▶ **EXERCISE DETAILS**
Restate the records below word for word.

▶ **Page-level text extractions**
━━━━━━━━━━━━━━━━━━━━━━━━━━━━━━
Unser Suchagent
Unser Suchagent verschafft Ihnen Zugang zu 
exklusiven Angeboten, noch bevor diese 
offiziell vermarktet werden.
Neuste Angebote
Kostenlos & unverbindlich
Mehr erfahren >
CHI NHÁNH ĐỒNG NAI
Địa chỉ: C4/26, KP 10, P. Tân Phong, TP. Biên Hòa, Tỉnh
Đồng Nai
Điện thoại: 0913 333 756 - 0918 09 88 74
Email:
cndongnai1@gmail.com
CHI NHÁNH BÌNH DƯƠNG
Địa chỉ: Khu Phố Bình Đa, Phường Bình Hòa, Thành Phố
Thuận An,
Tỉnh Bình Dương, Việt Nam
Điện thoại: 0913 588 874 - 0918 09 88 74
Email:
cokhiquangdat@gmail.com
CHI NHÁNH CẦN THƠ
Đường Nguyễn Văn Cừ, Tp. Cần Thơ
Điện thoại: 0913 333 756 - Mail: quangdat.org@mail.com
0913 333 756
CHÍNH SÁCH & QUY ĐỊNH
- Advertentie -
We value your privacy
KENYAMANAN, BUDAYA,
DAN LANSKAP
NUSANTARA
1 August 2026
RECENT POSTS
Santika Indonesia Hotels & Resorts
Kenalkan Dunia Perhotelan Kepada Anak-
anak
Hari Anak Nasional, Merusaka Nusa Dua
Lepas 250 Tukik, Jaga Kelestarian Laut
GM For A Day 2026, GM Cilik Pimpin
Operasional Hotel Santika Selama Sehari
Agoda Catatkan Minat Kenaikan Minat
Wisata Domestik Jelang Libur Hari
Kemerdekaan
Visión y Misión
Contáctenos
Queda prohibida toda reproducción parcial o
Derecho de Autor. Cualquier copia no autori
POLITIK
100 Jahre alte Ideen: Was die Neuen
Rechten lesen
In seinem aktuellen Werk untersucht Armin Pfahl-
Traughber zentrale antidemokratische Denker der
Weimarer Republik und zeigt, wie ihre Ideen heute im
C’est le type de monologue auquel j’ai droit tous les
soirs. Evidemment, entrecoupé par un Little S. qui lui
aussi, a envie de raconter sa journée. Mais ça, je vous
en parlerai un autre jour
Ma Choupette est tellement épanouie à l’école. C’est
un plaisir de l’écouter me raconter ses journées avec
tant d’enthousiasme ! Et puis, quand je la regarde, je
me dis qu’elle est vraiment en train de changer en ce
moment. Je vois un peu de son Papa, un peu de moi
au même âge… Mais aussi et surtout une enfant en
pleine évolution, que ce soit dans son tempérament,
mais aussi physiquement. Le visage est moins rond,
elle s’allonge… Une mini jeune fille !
━━━━━━━━━━━━━━━━━━━━━━━━━━━━━━
▶ **WRITTEN SOLUTION**
Unser Suchagent
Unser Suchagent verschafft Ihnen Zugang zu 
exklusiven Angeboten, noch bevor diese 
offiziell vermarktet werden.
Neuste Angebote
Kostenlos & unverbindlich
Mehr erfahren >
CHI NHÁNH ĐỒNG NAI
Địa chỉ: C4/26, KP 10, P. Tân Phong, TP. Biên Hòa, Tỉnh
Đồng Nai
Điện thoại: 0913 333 756 - 0918 09 88 74
Email:
cndongnai1@gmail.com
CHI NHÁNH BÌNH DƯƠNG
Địa chỉ: Khu Phố Bình Đa, Phường Bình Hòa, Thành Phố
Thuận An,
Tỉnh Bình Dương, Việt Nam
Điện thoại: 0913 588 874 - 0918 09 88 74
Email:
cokhiquangdat@gmail.com
CHI NHÁNH CẦN THƠ
Đường Nguyễn Văn Cừ, Tp. Cần Thơ
Điện thoại: 0913 333 756 - Mail: quangdat.org@mail.com
0913 333 756
CHÍNH SÁCH & QUY ĐỊNH
- Advertentie -
We value your privacy
KENYAMANAN, BUDAYA,
DAN LANSKAP
NUSANTARA
1 August 2026
RECENT POSTS
Santika Indonesia Hotels & Resorts
Kenalkan Dunia Perhotelan Kepada Anak-
anak
Hari Anak Nasional, Merusaka Nusa Dua
Lepas 250 Tukik, Jaga Kelestarian Laut
GM For A Day 2026, GM Cilik Pimpin
Operasional Hotel Santika Selama Sehari
Agoda Catatkan Minat Kenaikan Minat
Wisata Domestik Jelang Libur Hari
Kemerdekaan
Visión y Misión
Contáctenos
Queda prohibida toda reproducción parcial o
Derecho de Autor. Cualquier copia no autori
POLITIK
100 Jahre alte Ideen: Was die Neuen
Rechten lesen
In seinem aktuellen Werk untersucht Armin Pfahl-
Traughber zentrale antidemokratische Denker der
Weimarer Republik und zeigt, wie ihre Ideen heute im
C’est le type de monologue auquel j’ai droit tous les
soirs. Evidemment, entrecoupé par un Little S. qui lui
aussi, a envie de raconter sa journée. Mais ça, je vous
en parlerai un autre jour
Ma Choupette est tellement épanouie à l’école. C’est
un plaisir de l’écouter me raconter ses journées avec
tant d’enthousiasme ! Et puis, quand je la regarde, je
me dis qu’elle est vraiment en train de changer en ce
moment. Je vois un peu de son Papa, un peu de moi
au même âge… Mais aussi et surtout une enfant en
pleine évolution, que ce soit dans son tempérament,
mais aussi physiquement. Le visage est moins rond,
elle s’allonge… Une mini jeune fille !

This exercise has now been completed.